** Opening RECORDS SUPPLIED block **

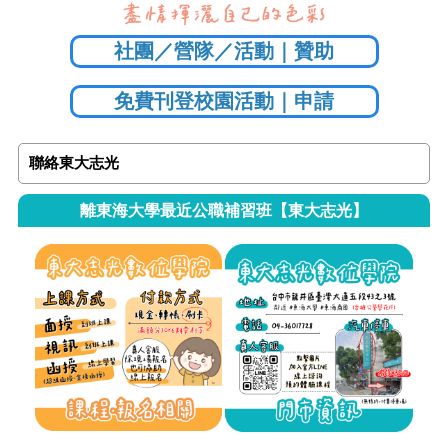
社團／營隊／活動｜贊助
免費刊登校園活動｜申請
聯絡東大志光
離東海大學最近公職補習班【東大志光】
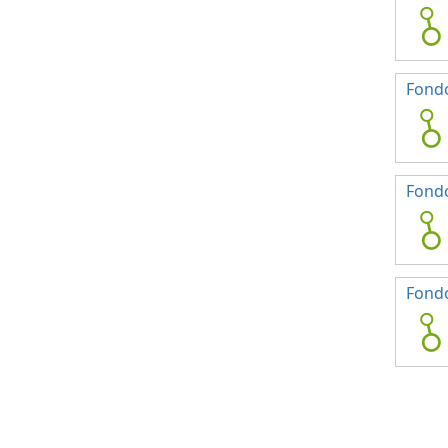
Fondo
Fond
Fondo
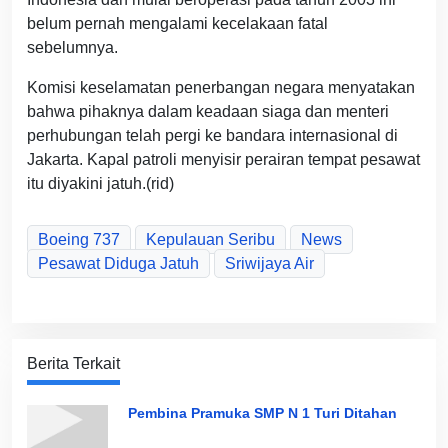
belum pernah mengalami kecelakaan fatal
sebelumnya.
Komisi keselamatan penerbangan negara menyatakan
bahwa pihaknya dalam keadaan siaga dan menteri
perhubungan telah pergi ke bandara internasional di
Jakarta. Kapal patroli menyisir perairan tempat pesawat
itu diyakini jatuh.(rid)
Boeing 737
Kepulauan Seribu
News
Pesawat Diduga Jatuh
Sriwijaya Air
Berita Terkait
Pembina Pramuka SMP N 1 Turi Ditahan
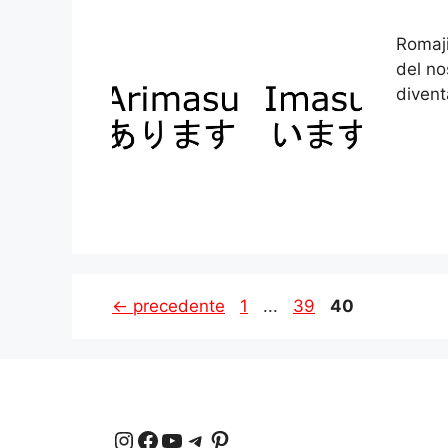
Romaji
del no
divent
Pagina
Pagina
Pagina
←
precedente
1
...
39
40
Instagram
Facebook
YouTube
Telegram
Pinterest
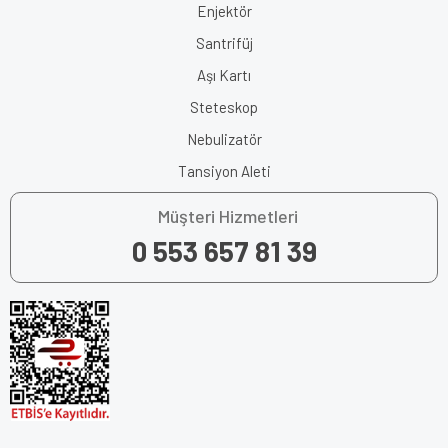
Enjektör
Santrifüj
Aşı Kartı
Steteskop
Nebulizatör
Tansiyon Aleti
Müşteri Hizmetleri
0 553 657 81 39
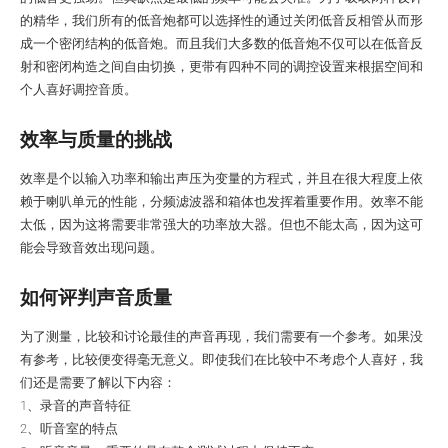
的精华，我们所有的低音炮都可以选择性的通过关闭低音反相管从而形
成一个密闭结构的低音炮。而且我们大多数的低音炮不仅可以在低音反
射和密闭构造之间自由切换，更带有四种不同的调控设置来根据空间和
个人喜好调控音质。
效率与质量的挑战
效率是个以输入功率和输出声压为变量的方程式，并且在很大程度上依
赖于喇叭单元的性能，分频滤波器和箱体也发挥着重要作用。效率不能
太低，因为这将需要非常强大的功率放大器。但也不能太高，因为这可
能会导致音效出现问题。
如何评判声音质量
为了测量，比较和讨论最佳的声音再现，我们需要有一个参考。如果没
有参考，比较便变得毫无意义。即使我们在比较中不考虑个人喜好，我
们还是需要了解以下内容：
1、录音的声音特征
2、听音室的特点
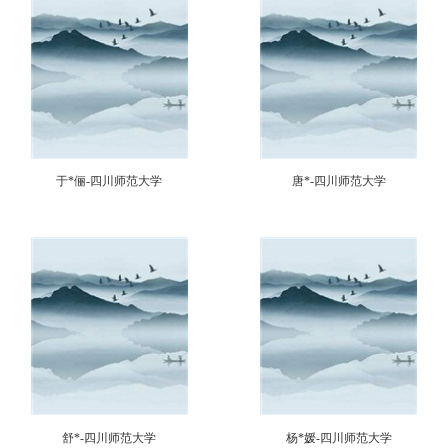
于*俪-四川师范大学
唐*-四川师范大学
舒*-四川师范大学
杨*媛-四川师范大学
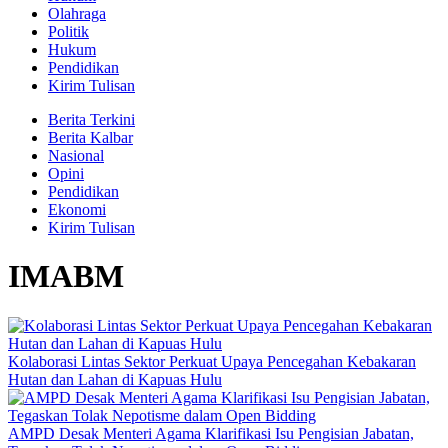
Olahraga
Politik
Hukum
Pendidikan
Kirim Tulisan
Berita Terkini
Berita Kalbar
Nasional
Opini
Pendidikan
Ekonomi
Kirim Tulisan
IMABM
Kolaborasi Lintas Sektor Perkuat Upaya Pencegahan Kebakaran
Hutan dan Lahan di Kapuas Hulu
AMPD Desak Menteri Agama Klarifikasi Isu Pengisian Jabatan,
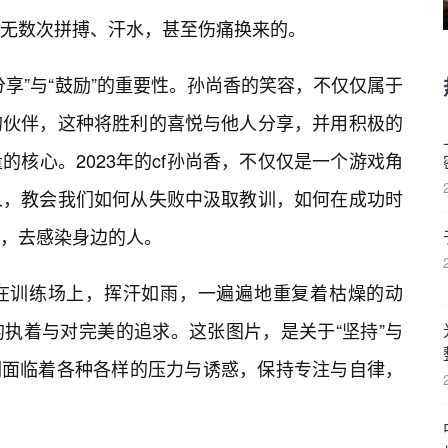
无数次拼搏、汗水，甚至伤痛换来的。
享”与“鼓励”的重要性。孙尚香的笑容，不仅仅属于
的伙伴，这种将胜利的喜悦与他人分享，并用积极的
核心。2023年的cf孙尚香，不仅仅是一个游戏角
人，教会我们如何从失败中汲取教训，如何在成功时
，去感染身边的人。
在训练场上，挥汗如雨，一遍遍地重复着枯燥的动
执着与对完美的追求。这张图片，是关于“坚持”与
我们面临着各种各样的压力与诱惑，保持专注与自律，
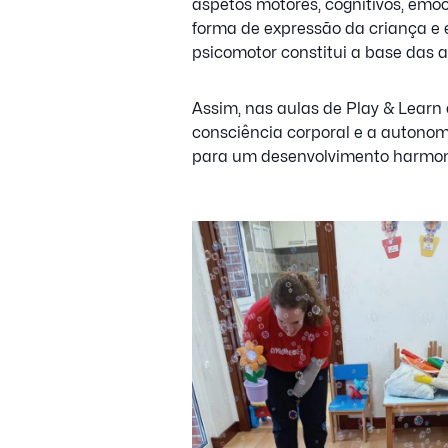
aspetos motores, cognitivos, emoc
forma de expressão da criança e 
psicomotor constitui a base das 
Assim, nas aulas de Play & Learn
consciência corporal e a autonom
para um desenvolvimento harmoni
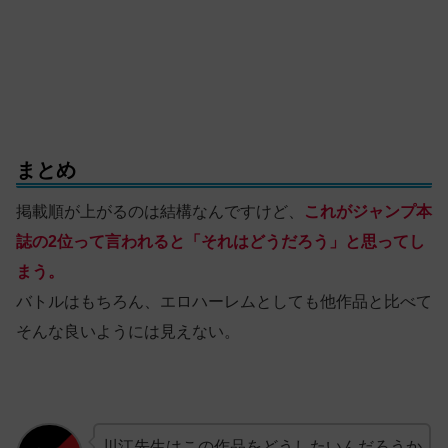
まとめ
掲載順が上がるのは結構なんですけど、
これがジャンプ本
誌の2位って言われると「それはどうだろう」と思ってし
まう。
バトルはもちろん、エロハーレムとしても他作品と比べて
そんな良いようには見えない。
川江先生はこの作品をどうしたいんだろうか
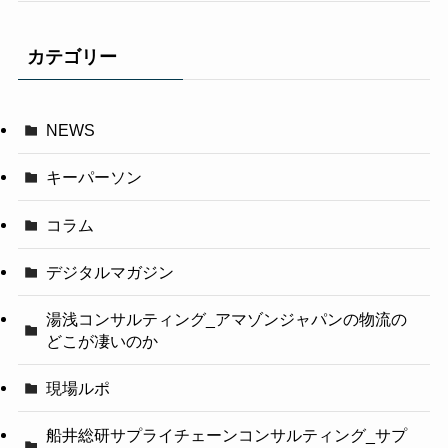
カテゴリー
NEWS
キーパーソン
コラム
デジタルマガジン
湯浅コンサルティング_アマゾンジャパンの物流の
どこが凄いのか
現場ルポ
船井総研サプライチェーンコンサルティング_サプ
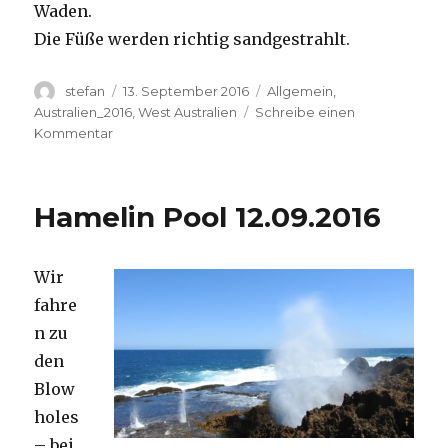
Waden.
Die Füße werden richtig sandgestrahlt.
Autor
Veröffentlicht
Kategorien
stefan
13. September 2016
Allgemein
,
am
Australien_2016
,
West Australien
Schreibe einen
zu
Kommentar
Cape
Range
13.09.2016
Hamelin Pool 12.09.2016
Wir
fahre
n zu
den
Blow
holes
– bei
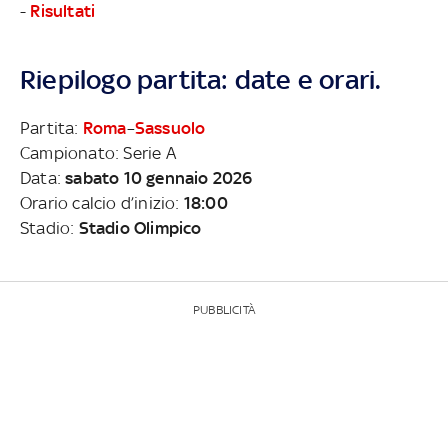
-
Risultati
Riepilogo partita: date e orari.
Partita:
Roma
–
Sassuolo
Campionato: Serie A
Data:
sabato 10 gennaio 2026
Orario calcio d’inizio:
18:00
Stadio:
Stadio Olimpico
PUBBLICITÀ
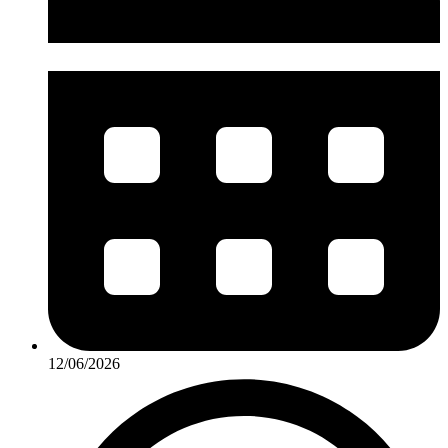
12/06/2026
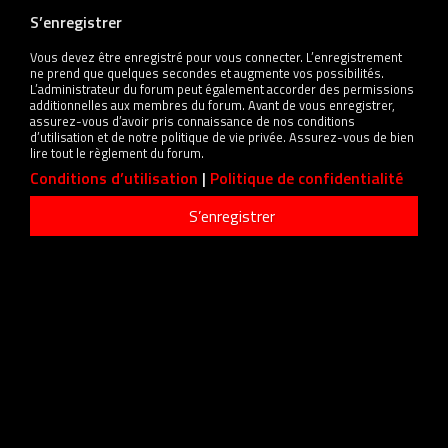
S’enregistrer
Vous devez être enregistré pour vous connecter. L’enregistrement
ne prend que quelques secondes et augmente vos possibilités.
L’administrateur du forum peut également accorder des permissions
additionnelles aux membres du forum. Avant de vous enregistrer,
assurez-vous d’avoir pris connaissance de nos conditions
d’utilisation et de notre politique de vie privée. Assurez-vous de bien
lire tout le règlement du forum.
Conditions d’utilisation
|
Politique de confidentialité
S’enregistrer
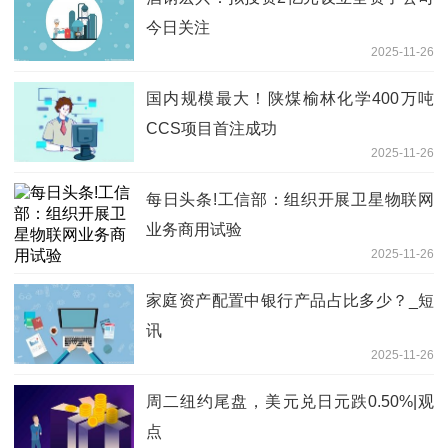
今日关注
2025-11-26
国内规模最大！陕煤榆林化学400万吨
CCS项目首注成功
2025-11-26
每日头条!工信部：组织开展卫星物联网
业务商用试验
2025-11-26
家庭资产配置中银行产品占比多少？_短
讯
2025-11-26
周二纽约尾盘，美元兑日元跌0.50%|观
点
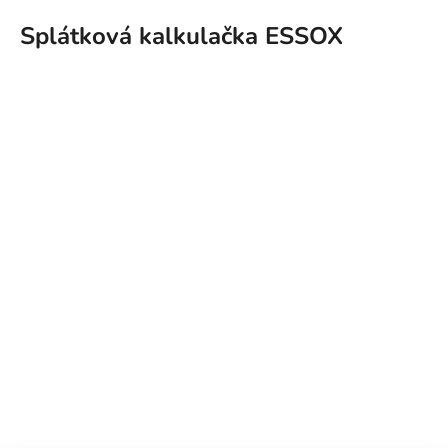
Splátková kalkulačka ESSOX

** Closing RECORDS SUPPLIED block **

** REQUIREMENT **
Taking the entries above, extract every line from the one bearing "Nebulizatör" through the one bearing "赖于喇叭单元的性能，分频滤波器和箱体也发挥着重要作用。效率不能", exactly, with no pictures.

** REPLY **
Nebulizatör
Tansiyon Aleti
Müşteri Hizmetleri
0 553 657 81 39
的精华，我们所有的低音炮都可以选择性的通过关闭低音反相管从而形
成一个密闭结构的低音炮。而且我们大多数的低音炮不仅可以在低音反
射和密闭构造之间自由切换，更带有四种不同的调控设置来根据空间和
个人喜好调控音质。
效率与质量的挑战
效率是个以输入功率和输出声压为变量的方程式，并且在很大程度上依
赖于喇叭单元的性能，分频滤波器和箱体也发挥着重要作用。效率不能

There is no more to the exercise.